High 'Failed Objects' in Server Replication report

Products

IT Management Suite

Issue/Introduction

You noticed that the "alert state" of high and it is causing you concern because you haven't noticed it before. The replication jobs had a high number of failed objects,

Alert State: High

Environment

ITMS 8.x

Cause

In the database is a table called Evt_NS_Hierarchy_Alert that keeps track of the alert status for each replication job. It tracks each replication job based upon SourceNS guid.

When the hierarchy topology view opens in the console, the spGetServerAlertStat runs for each node listed in the view.

DECLARE @AlertState__auto AS int;
EXECUTE spGetServerAlertState @ServerGuid='ca3aa222-f786-48bf-b93e-fa1940165b47', @AlertState=@AlertState__auto OUTPUT

sp_helptext spGetServerAlertState

SELECT MAX(AlertState) FROM Evt_NS_Hierarchy_Alert ha
INNER JOIN HierarchyNode hn ON ((ha.[DestinationNS] = hn.[ParentGuid] AND ha.[SourceNS] = hn.[ChildGuid]) OR
(ha.[DestinationNS] = hn.[ChildGuid] AND ha.[SourceNS] = hn.[ParentGuid]))
WHERE (ha.[SourceNS] = 'ca3aa222-f786-48bf-b93e-fa1940165b47') AND
(ha.[Latest] = 1) AND
(ha.[ValidUntilDate] >= GETUTCDATE())

spGetServerAlertState pulls the MAX Alert state from all replication jobs that ran within the last 24 hours.(ValidUntilDate is always exactly 24 hours from the time the alert was created in the Evt_NS_Hierarchy_Alert table)

This max alert state is what is displayed by the indicator in the console.
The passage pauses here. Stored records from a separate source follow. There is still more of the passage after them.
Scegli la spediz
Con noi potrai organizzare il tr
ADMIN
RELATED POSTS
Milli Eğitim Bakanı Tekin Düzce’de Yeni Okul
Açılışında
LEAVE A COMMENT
There are 4 alert states Low, medium, high and critical.

/// <summary>
        /// The alert state is unknown.
        /// </summary>
        Unknown = 0,

        /// <summary>
        /// Low-priority information that might not be important to the user. For example,
        /// replication has been completed between two servers in a Hierarchy structure.
        /// </summary>
        AlertLow = 1,

        /// <summary>
        /// Medium-priority information that does not need to be conveyed to the user
        /// immediately. For example, several items could not be replicated between two
        /// servers in a Hierarchy structure. 1% or less of items could not be replicated
        /// </summary>
        AlertMedium = 2,

        /// <summary>
        /// Important information that should be conveyed to the user as soon as possible.
        /// For example, 10% or more of items could not be replicated between two servers
        /// in a Hierarchy structure.
        /// </summary>
        AlertHigh = 3,

        /// <summary>
        /// Critical information that should be conveyed to the user immediately. For
        /// example a link could not be established between two servers within a Hierarchy
        /// structure.
        /// </summary>
        AlertCritical = 4

The status alerts for medium and high are calculated based upon the following code.
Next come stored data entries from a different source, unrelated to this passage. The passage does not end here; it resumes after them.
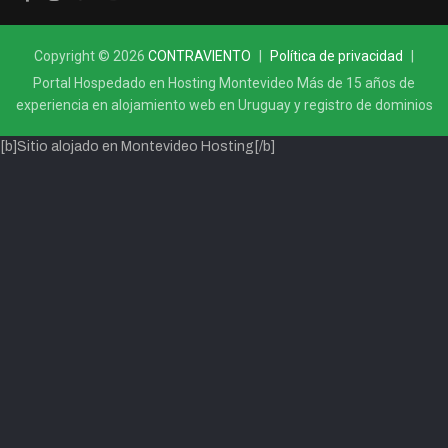
Copyright © 2026
CONTRAVIENTO
Política de privacidad
Portal Hospedado en Hosting Montevideo Más de 15 años de
experiencia en alojamiento web en Uruguay y registro de dominios
[b]Sitio alojado en Montevideo Hosting[/b]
failedReplicationPercentage = (status.FailedReplicationCount * 100) / status.TotalReplicationCount;

if (failedReplicationPercentage >= 10) HierarchyAlertState.AlertHigh,

if (failedReplicationPercentage >= 1) HierarchyAlertState.AlertMedium,

Resolution

The problem is, under most circumstances, that a high alert state is always going to be displayed because the ratio of failed items to the count of items replicated is always going to be high with a differential job and a differential job is most often always ran daily. The failures occur a majority of the time due the items not supporting replication. Either the item itself doesn't support replication, its class guid doesn't support replication, or the item's product doesn't support replication.

Examples of products that don't support replication are CMDB, Workflow, and Altiris Connector.

Items that are deleted but still have an entry in the ReplicationItemDependencyCache table will continue to attempt to replicate. Another scenario that adds to the list of failed replication items are Patch Management files. The Patch Management Import Data Replication for Windows replication rule replicates down the configured updates. The dependencies associated with these updates, including the associated file guids, get inserted into the ReplicationItemDependencyCache table but these file guids are configured as non-replicable because the files are actually pulled down as part of the PMImport process on the child SMPs.

Whenever replication runs, whether Patch Management updates need to replicate or not, their dependencies will attempt to replicate but will fail because of their non-replicable attributes.